++++ MATERIAL TO PROCESS

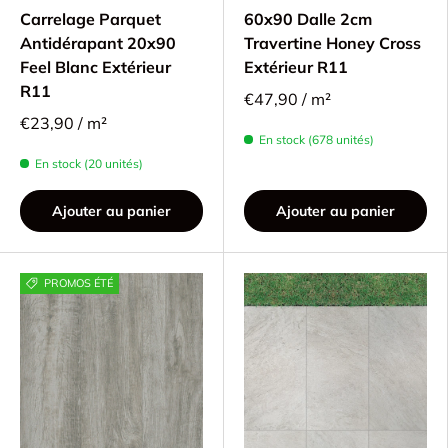
Carrelage Parquet
60x90 Dalle 2cm
Antidérapant 20x90
Travertine Honey Cross
Feel Blanc Extérieur
Extérieur R11
R11
€47,90 / m²
€23,90 / m²
En stock (678 unités)
En stock (20 unités)
Ajouter au panier
Ajouter au panier
PROMOS ÉTÉ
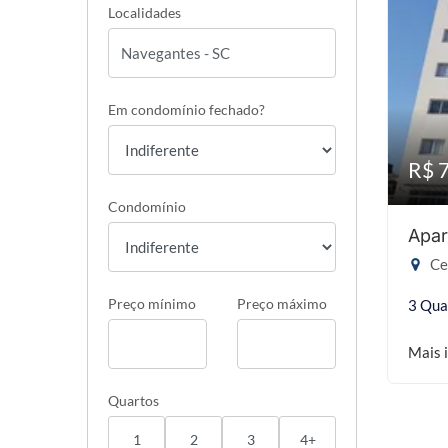
Localidades
Em condomínio fechado?
R$ 
Condomínio
Apar
Ce
Preço mínimo
Preço máximo
3 Qua
Mais 
Quartos
1
2
3
4+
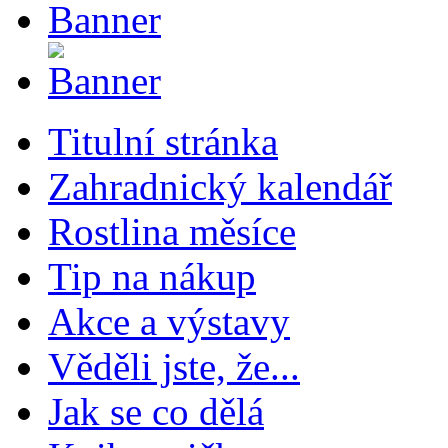
Titulní stránka
Zahradnický kalendář
Rostlina měsíce
Tip na nákup
Akce a výstavy
Věděli jste, že...
Jak se co dělá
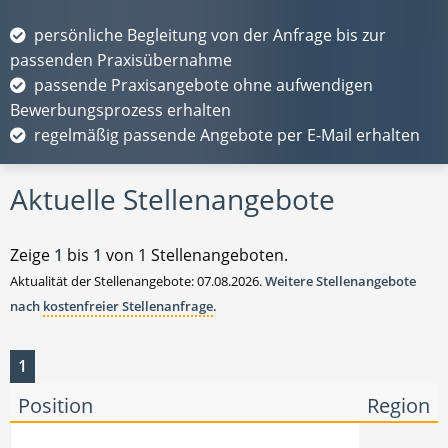
persönliche Begleitung von der Anfrage bis zur
passenden Praxisübernahme
passende Praxisangebote ohne aufwendigen
Bewerbungsprozess erhalten
regelmäßig passende Angebote per E-Mail erhalten
Aktuelle Stellenangebote
Zeige
1
bis
1
von 1 Stellenangeboten.
Aktualität der Stellenangebote: 07.08.2026.
Weitere Stellenangebote
nach
kostenfreier Stellenanfrage
.
1
Position
Region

++++++++

Beginning with the line that includes "Extérieur R11" and ending with the last line of the material, reproduce those lines exactly and nothing else, with no pictures.

* [RESPONSE]
Extérieur R11
R11
€47,90 / m²
€23,90 / m²
En stock (678 unités)
En stock (20 unités)
Ajouter au panier
Ajouter au panier
PROMOS ÉTÉ
Localidades
Em condomínio fechado?
R$ 
Condomínio
Apar
Ce
Preço mínimo
Preço máximo
3 Qua
Mais 
Quartos
1
2
3
4+
Titulní stránka
Zahradnický kalendář
Rostlina měsíce
Tip na nákup
Akce a výstavy
Věděli jste, že...
Jak se co dělá
persönliche Begleitung von der Anfrage bis zur
passenden Praxisübernahme
passende Praxisangebote ohne aufwendigen
Bewerbungsprozess erhalten
regelmäßig passende Angebote per E-Mail erhalten
Aktuelle Stellenangebote
Zeige
1
bis
1
von 1 Stellenangeboten.
Aktualität der Stellenangebote: 07.08.2026.
Weitere Stellenangebote
nach
kostenfreier Stellenanfrage
.
1
Position
Region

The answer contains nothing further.